15 December 2007

3 Periodisation Pitfalls

Following on from my last post you can see that the raw basics of how to plan a spell of training are pretty simple. Here are some common ways that people go wrong with planning their training:

1. Taking avoidable detraining periods – No training at all is bad news. You lose all the gains you worked so hard to get. When life gets in the way for a spell, maintain your current level with just a little strength work squeezed in. Even a couple of 30 minute sessions on the fingerboard without even leaving the house will prevent the slide back to the bottom of the ladder again.

2. Vary everything – The whole idea of periodisation isn’t just about making sure you make time to work on the different performance aspects (feeding the goose). It’s just as much about avoiding the dreaded ‘accommodation’ where your body just gets use to the same stimulus every year (starving the goose). Unless you mix up everything you can about the training there will be no more golden eggs. What to mix up? Train on different walls, on different angles, different problems set by different setters, on different rock types, crags – you get the picture. If you find yourself saying ‘Oh yeah I remember doing this problem last year’, there is the problem you need to fix with your training.

3. Get hung up with measuring ability with past milestones. This is a subtle psychological issue so it needs a bit more detail. Read on.

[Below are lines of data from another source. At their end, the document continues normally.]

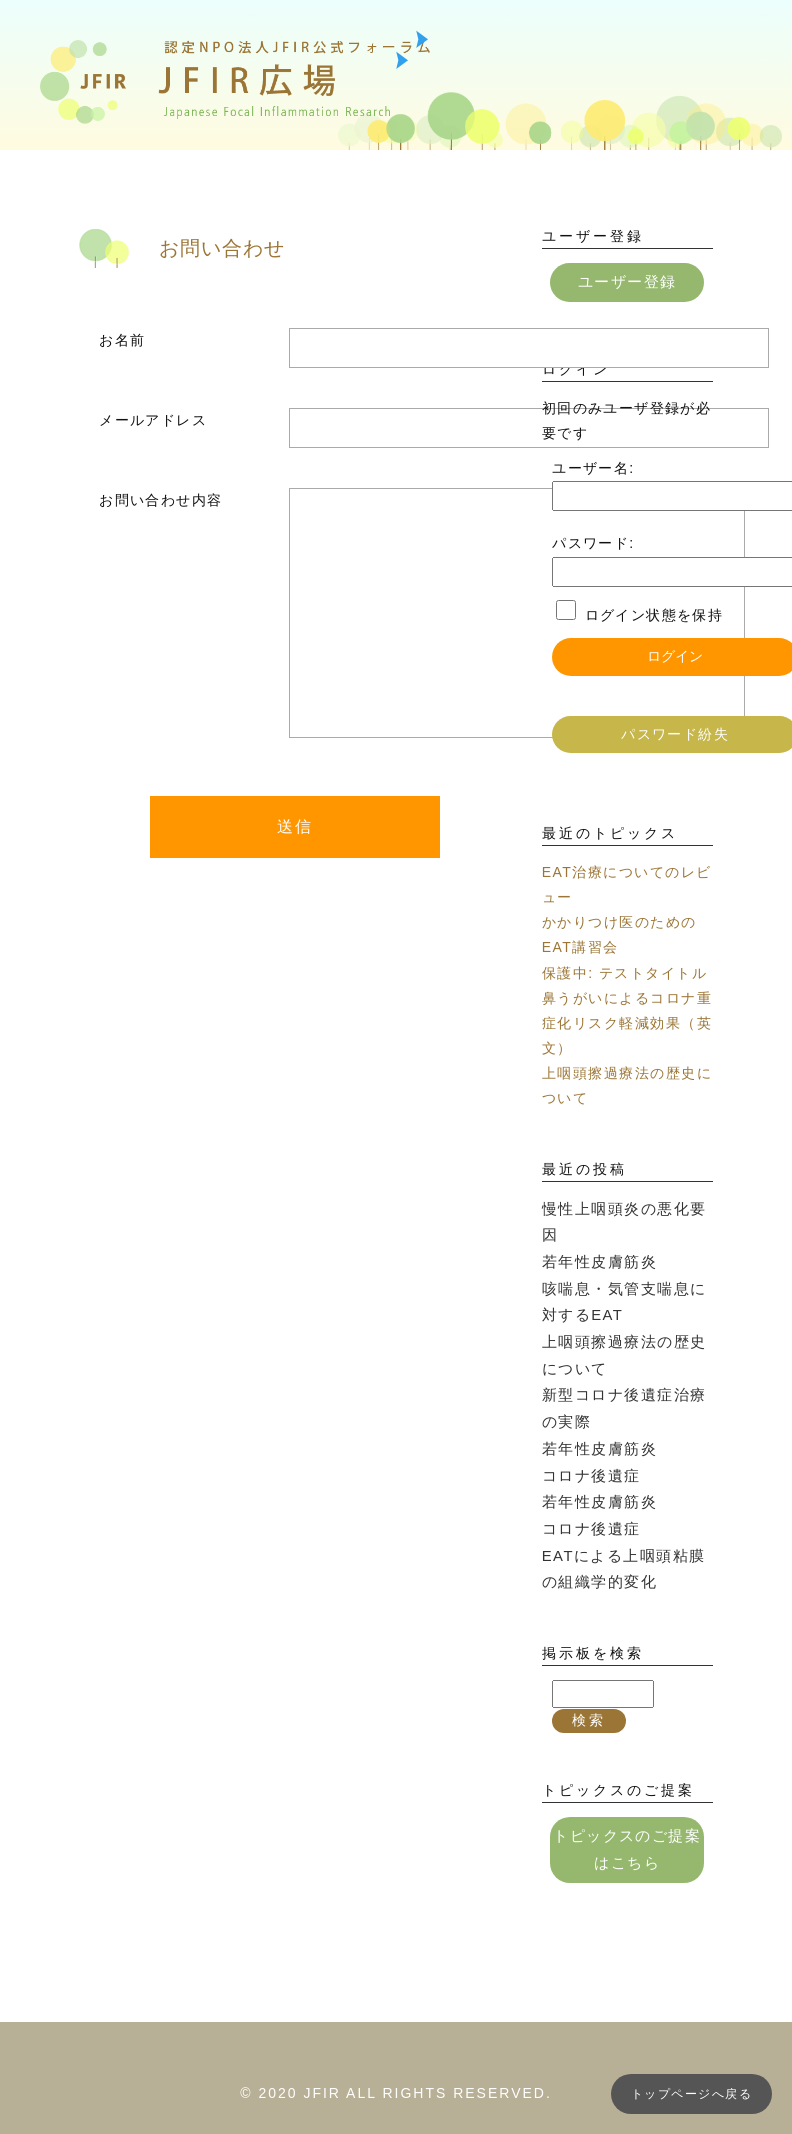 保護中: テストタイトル (624, 971)
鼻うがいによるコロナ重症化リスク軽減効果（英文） (626, 1021)
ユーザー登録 (627, 281)
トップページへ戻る (691, 2094)
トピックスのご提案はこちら (627, 1798)
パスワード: (593, 542)
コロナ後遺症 (588, 1433)
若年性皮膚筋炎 (596, 1231)
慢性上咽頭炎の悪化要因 (626, 1206)
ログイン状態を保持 (654, 613)
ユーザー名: (593, 467) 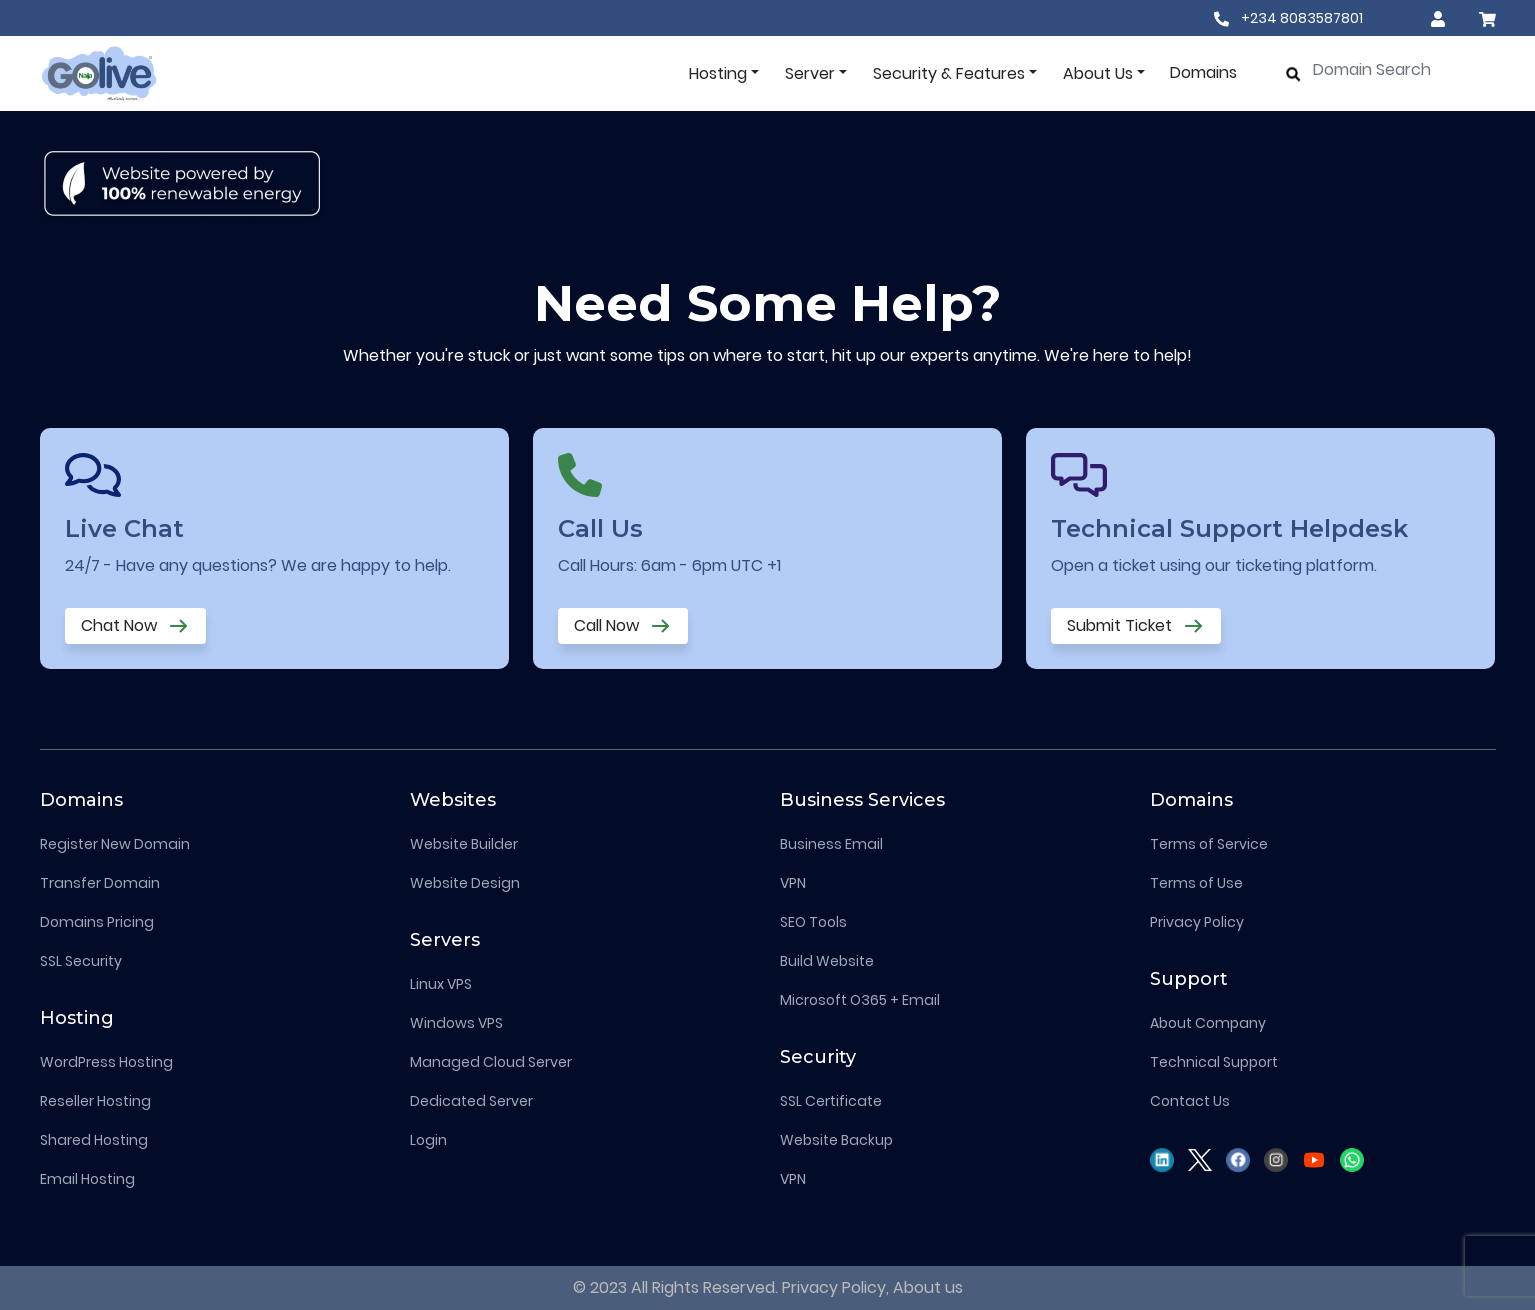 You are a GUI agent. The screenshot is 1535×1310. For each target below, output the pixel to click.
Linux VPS (441, 984)
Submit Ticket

Lots of climbers get hung up on maintaining a certain level on their favourite type of move, exercise or even certain routes they do regularly. Sure, it’s good to have measures to give you reference points of where you are. But watch out – often your benchmark strength tests are matched to your best performance attributes. What’s the problem? At best, using your favourite performance measure gives you little information about the performance attributes you are weakest on. At worst, it allows you to keep kidding yourself you are actually improving, and keep avoiding facing up to the aspects you don’t like working on or are pitifully weak on. If you do this, you don’t have a true measure of your climbing ability.

If you want to know where you are at with your climbing/training level and make god decisions about what to focus on, go to the crag you are worst on. Try the problems on the board/angle you just can’t seem to master.

Remember, the bigger the hole in one are of your climbing performance, the bigger the positive effect you will feel when you finally take the bull by the horns and attack it.

1 comment:

Anonymous said...

I'm sure 'god decisions' is a typo, but I kind of like it!